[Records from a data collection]
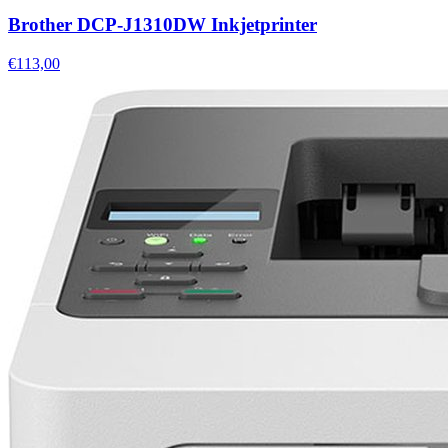
Brother DCP-J1310DW Inkjetprinter
€113,00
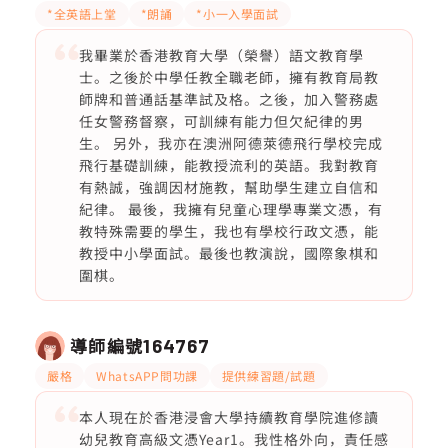
*全英語上堂
*朗誦
*小一入學面試
我畢業於香港教育大學（榮譽）語文教育學
士。之後於中學任教全職老師，擁有教育局教
師牌和普通話基準試及格。之後，加入警務處
任女警務督察，可訓練有能力但欠紀律的男
生。 另外，我亦在澳洲阿德萊德飛行學校完成
飛行基礎訓練，能教授流利的英語。我對教育
有熱誠，強調因材施教，幫助學生建立自信和
紀律。 最後，我擁有兒童心理學專業文憑，有
教特殊需要的學生，我也有學校行政文憑，能
教授中小學面試。最後也教演說，國際象棋和
圍棋。
導師編號
164767
嚴格
WhatsAPP問功課
提供練習題/試題
本人現在於香港浸會大學持續教育學院進修讀
幼兒教育高級文憑Year1。我性格外向，責任感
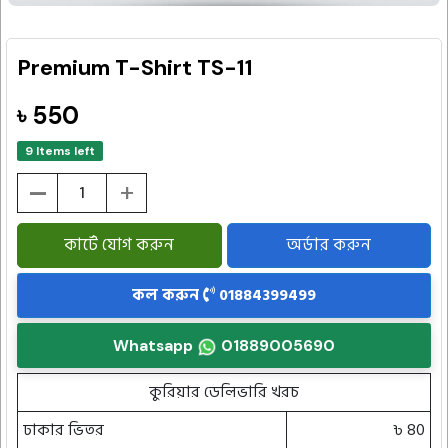
Premium T-Shirt TS-11
৳ 550
9 Items left
-
+
কার্টে যোগ করুন
অর্ডার করুন
কল করুন
01884399499
Whatsapp
01889005690
কুরিয়ার ডেলিভারি খরচ
ঢাকার ভিতর
৳ 80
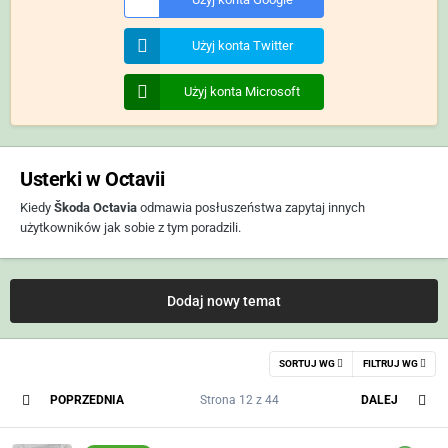
Użyj konta Twitter
Użyj konta Microsoft
Usterki w Octavii
Kiedy
Škoda Octavia
odmawia posłuszeństwa zapytaj innych
użytkowników jak sobie z tym poradzili.
Dodaj nowy temat
SORTUJ WG
FILTRUJ WG
POPRZEDNIA
Strona 12 z 44
DALEJ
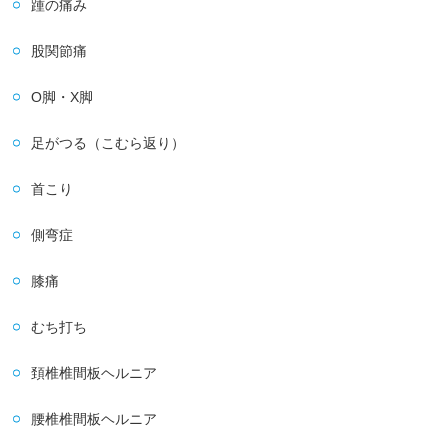
踵の痛み
股関節痛
O脚・X脚
足がつる（こむら返り）
首こり
側弯症
膝痛
むち打ち
頚椎椎間板ヘルニア
腰椎椎間板ヘルニア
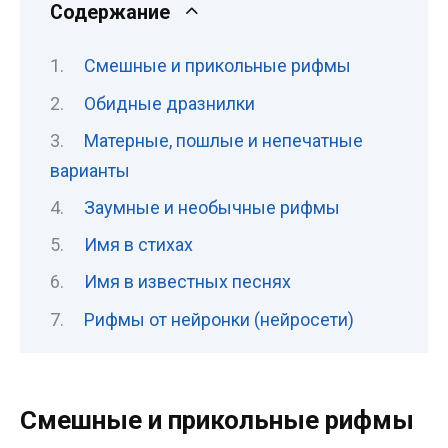
Содержание
Смешные и прикольные рифмы
Обидные дразнилки
Матерные, пошлые и непечатные
варианты
Заумные и необычные рифмы
Имя в стихах
Имя в известных песнях
Рифмы от нейронки (нейросети)
Смешные и прикольные рифмы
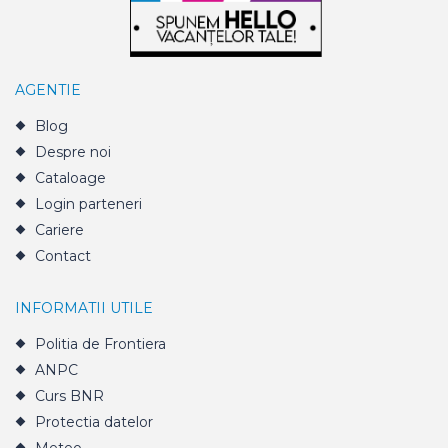
AGENTIE
Blog
Despre noi
Cataloage
Login parteneri
Cariere
Contact
INFORMATII UTILE
Politia de Frontiera
ANPC
Curs BNR
Protectia datelor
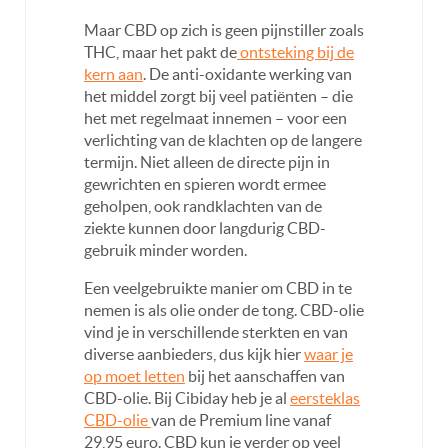
Maar CBD op zich is geen pijnstiller zoals
THC, maar het pakt de
ontsteking bij de
kern aan
. De anti-oxidante werking van
het middel zorgt bij veel patiënten – die
het met regelmaat innemen – voor een
verlichting van de klachten op de langere
termijn. Niet alleen de directe pijn in
gewrichten en spieren wordt ermee
geholpen, ook randklachten van de
ziekte kunnen door langdurig CBD-
gebruik minder worden.
Een veelgebruikte manier om CBD in te
nemen is als olie onder de tong. CBD-olie
vind je in verschillende sterkten en van
diverse aanbieders, dus kijk hier
waar je
op moet letten
bij het aanschaffen van
CBD-olie. Bij Cibiday heb je al
eersteklas
CBD-olie
van de Premium line vanaf
29,95 euro. CBD kun je verder op veel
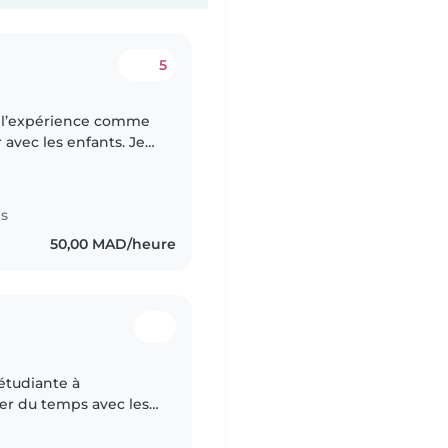
5
 avec les enfants. Je
ouriante. J’aime aider
es
50,00 MAD/heure
 étudiante à
sser du temps avec les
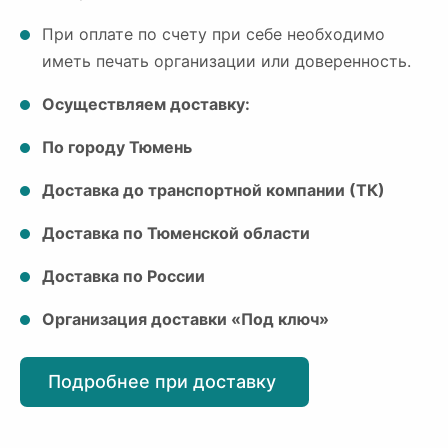
При оплате по счету при себе необходимо
иметь печать организации или доверенность.
Осуществляем доставку:
По городу Тюмень
Доставка до транспортной компании (ТК)
Доставка по Тюменской области
Доставка по России
Организация доставки «Под ключ»
Подробнее при доставку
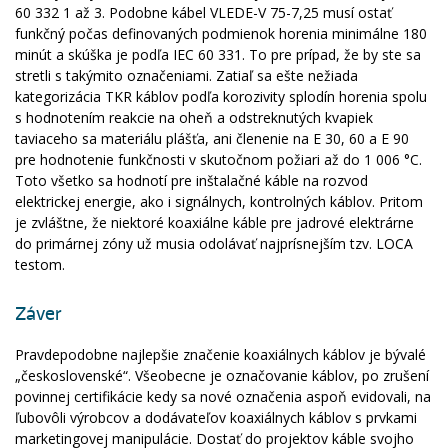
60 332 1 až 3. Podobne kábel VLEDE-V 75-7,25 musí ostať
funkčný počas definovaných podmienok horenia minimálne 180
minút a skúška je podľa IEC 60 331. To pre prípad, že by ste sa
stretli s takýmito označeniami. Zatiaľ sa ešte nežiada
kategorizácia TKR káblov podľa korozivity splodín horenia spolu
s hodnotením reakcie na oheň a odstreknutých kvapiek
taviaceho sa materiálu plášťa, ani členenie na E 30, 60 a E 90
pre hodnotenie funkčnosti v skutočnom požiari až do 1 006 °C.
Toto všetko sa hodnotí pre inštalačné káble na rozvod
elektrickej energie, ako i signálnych, kontrolných káblov. Pritom
je zvláštne, že niektoré koaxiálne káble pre jadrové elektrárne
do primárnej zóny už musia odolávať najprísnejším tzv. LOCA
testom.
Záver
Pravdepodobne najlepšie značenie koaxiálnych káblov je bývalé
„československé“. Všeobecne je označovanie káblov, po zrušení
povinnej certifikácie kedy sa nové označenia aspoň evidovali, na
ľubovôli výrobcov a dodávateľov koaxiálnych káblov s prvkami
marketingovej manipulácie. Dostať do projektov káble svojho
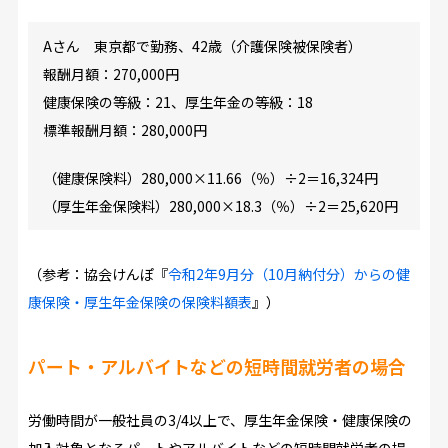
Aさん 東京都で勤務、42歳（介護保険被保険者）
報酬月額：270,000円
健康保険の等級：21、厚生年金の等級：18
標準報酬月額：280,000円
（健康保険料）280,000×11.66（％）÷2＝16,324円
（厚生年金保険料）280,000×18.3（％）÷2＝25,620円
（参考：協会けんぽ『
令和2年9月分（10月納付分）からの健
康保険・厚生年金保険の保険料額表
』）
パート・アルバイトなどの短時間就労者の場合
労働時間が一般社員の3/4以上で、厚生年金保険・健康保険の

- PROBLEM REQUIREMENTS
Go through the records above and return each line in which the word "koaxiálnych" occurs.

- TASK RESPONSE
Pravdepodobne najlepšie značenie koaxiálnych káblov je bývalé
ľubovôli výrobcov a dodávateľov koaxiálnych káblov s prvkami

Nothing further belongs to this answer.